There's a reason why engagement rings are more expensive than wooden pencils. Diamond and graphite are both made of crystallized carbon, but diamond is much rarer.
In a study published in Nature Communications, researchers including Margaret Berrens at Lawrence Livermore National Laboratory (LLNL) created molecular dynamics simulations to explain what material forms when carbon crystallizes. Their work reveals that graphite can spontaneously nucleate, despite diamond being the stable phase under the studied conditions, offering insight into why natural diamonds are so rare.
Experiments to understand carbon crystallization have been inconsistent, with large discrepancies. The harsh conditions in which carbon crystallizes (pressures consistent with the Earth's interior) are difficult to achieve in the laboratory, and the transition happens very quickly.
To address that challenge, the authors developed accurate and efficient machine-learning potentials. They trained their model on density functional theory, which is a state-of-the-art quantum mechanical method used in condensed-matter physics.
With this model, the team could study thousands of atoms over the course of microseconds - well beyond the reach of conventional quantum simulations.
When liquid molten carbon was cooled at constant pressure, they expected to see glassy carbon as a result. Surprisingly, they instead saw spontaneous crystallization. At higher pressures, diamond formed. At lower pressures, some of which should also form diamond, they instead saw graphite.
"Graphite crystallized even within the domain where diamond is most stable," said Berrens.
This counterintuitive result arises from the distinct nucleation pathways of graphite and diamond, with graphite's metastability and lower interfacial free energy favoring its formation even in the stability domain of diamond.
More simply put: picture the diamond phase at the top of a shorter staircase and the graphite phase at the top of a taller staircase. The graphite is more difficult to get to. But now imagine the diamond staircase has huge steps, while the graphite staircase has steps that are more manageable.

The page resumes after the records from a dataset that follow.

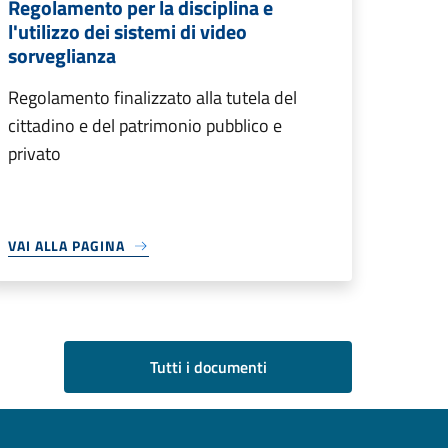
Regolamento per la disciplina e
l'utilizzo dei sistemi di video
sorveglianza
Regolamento finalizzato alla tutela del
cittadino e del patrimonio pubblico e
privato
VAI ALLA PAGINA
Tutti i documenti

Because those intermediate steps are easier to get to, the carbon takes the path of least resistance, crystallizing into graphite instead of diamond under certain conditions.
Understanding the fine lines that separate graphite from diamond from liquid molten carbon is critical for modeling the interior of giant planets and achieving fusion ignition at LLNL's National Ignition Facility (NIF).
"In experiments such as those at NIF, diamond is commonly used as the surface of the target capsule. During the initial phase of implosion, it is driven to melt and blow off, or ablate, as evenly as possible," said Berrens. "Understanding carbon crystallization near the graphite-diamond-liquid triple point is essential to ensure the transition remains controlled rather than chaotic to obtain high-yield shots."
With this knowledge of carbon's behavior, the team also aims to help lay the correct mathematical foundations for hydrodynamic simulations of NIF capsule performance.
This work was a collaboration with researchers at the University of California Davis and George Washington University.